Vitinho admite pressão no Flamengo, mas diz: "Um peso especial"

UOL: Vitinho vive numa verdadeira montanha russa desde que chegou ao Flamengo. Terceira contratação mais cara da história do clube (custou R$ 44 milhões, atrás de Arrascaeta e Gerson), o atacante desembarcou na Gávea com a pecha de ser torcedor do clube desde criança que chegava para fazer a diferença, especialmente pelo lado direito do campo.

Os jogos passaram, os altos e baixos se sucederam e a relação não engrenou. Na última quinta, no entanto, coube ao camisa 11 ser o herói da vitória por 3 a 1 sobre o Atlético-MG. Após viver uma de suas maiores consagrações com a camisa rubro-negra, com direito a um gol e duas assistências, o jogador manteve o tom sereno e o temperamento introvertido. São traços que marcam o atacante, que teve de lidar com vaias no Maracanã antes de ser decisivo em campo. Ele admite que a expectativa que cercou sua contratação dificultou um pouco sua performance.

"Esse sentimento (de pressão) foi por todas as equipes que me contrataram. Por ser Flamengo, em alguns momentos posso ter tido estratégias que não me ajudaram. Estou tentando jogar com mais tranquilidade, mas aqui tem um peso especial", disse ele.
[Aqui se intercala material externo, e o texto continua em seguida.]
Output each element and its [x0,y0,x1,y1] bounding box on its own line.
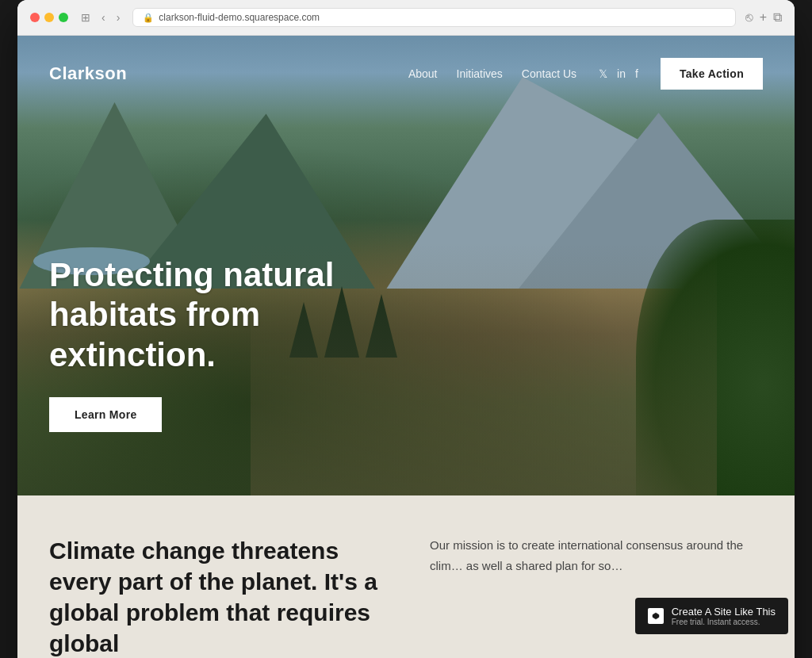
lock-icon: 🔒 [143,13,154,23]
nav-links: About Initiatives Contact Us [408,67,576,80]
hero-content: Protecting natural habitats from extinct… [49,255,430,432]
badge-sub-text: Free trial. Instant access. [672,618,776,626]
forward-icon[interactable]: › [113,10,124,25]
badge-main-text: Create A Site Like This [672,606,776,618]
take-action-button[interactable]: Take Action [661,58,763,90]
social-links: 𝕏 in f [599,67,638,80]
browser-window: ⊞ ‹ › 🔒 clarkson-fluid-demo.squarespace.… [17,0,795,658]
nav-about[interactable]: About [408,67,438,80]
squarespace-badge[interactable]: Create A Site Like This Free trial. Inst… [635,598,788,634]
traffic-lights [30,13,68,22]
learn-more-button[interactable]: Learn More [49,397,162,432]
hero-section: Clarkson About Initiatives Contact Us 𝕏 … [17,36,795,495]
badge-text-container: Create A Site Like This Free trial. Inst… [672,606,776,626]
below-fold-left: Climate change threatens every part of t… [49,535,382,658]
maximize-button[interactable] [59,13,68,22]
share-icon[interactable]: ⎋ [745,10,753,25]
tabs-icon[interactable]: ⧉ [773,10,782,25]
browser-chrome: ⊞ ‹ › 🔒 clarkson-fluid-demo.squarespace.… [17,0,795,36]
twitter-link[interactable]: 𝕏 [599,67,607,80]
below-fold-right: Our mission is to create international c… [430,535,763,658]
nav-initiatives[interactable]: Initiatives [457,67,503,80]
minimize-button[interactable] [44,13,54,22]
navbar: Clarkson About Initiatives Contact Us 𝕏 … [17,36,795,112]
browser-controls: ⊞ ‹ › [78,10,123,25]
brand-logo[interactable]: Clarkson [49,63,127,84]
below-fold-body: Our mission is to create international c… [430,535,763,576]
new-tab-icon[interactable]: + [760,10,767,25]
website-content: Clarkson About Initiatives Contact Us 𝕏 … [17,36,795,658]
navbar-right: About Initiatives Contact Us 𝕏 in f Take… [408,58,763,90]
back-icon[interactable]: ‹ [98,10,109,25]
address-bar[interactable]: 🔒 clarkson-fluid-demo.squarespace.com [132,8,735,27]
squarespace-logo [648,608,664,624]
hero-title: Protecting natural habitats from extinct… [49,255,430,375]
facebook-link[interactable]: f [635,67,638,80]
nav-contact[interactable]: Contact Us [522,67,576,80]
browser-actions: ⎋ + ⧉ [745,10,782,25]
url-text: clarkson-fluid-demo.squarespace.com [159,12,320,23]
close-button[interactable] [30,13,40,22]
linkedin-link[interactable]: in [617,67,626,80]
sidebar-toggle-icon[interactable]: ⊞ [78,10,94,25]
below-fold-heading: Climate change threatens every part of t… [49,535,382,658]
Vitinho comemorando gol do Flamengo contra o Atlético-MG - Foto: Marcelo Cortes
De tão instável que é o relacionamento com a arquibancada, ele foi o escolhido para "pagar o pato" quando o Galo buscou o empate no jogo. A cada toque na bola, uma vaia. Minutos depois de o barulho começar a ganhar corpo, encarou a marcação, balançou o corpo e marcou. Euforia e reconhecimento. Na comemoração do gol, todos os jogadores foram abraçá-lo e pediram aplausos. O mais enfático foi Rafinha, que ficou apontando insistentemente para o colega. Introvertido, Vitinho preferiu evitar o embate, mas não fugiu da dividida.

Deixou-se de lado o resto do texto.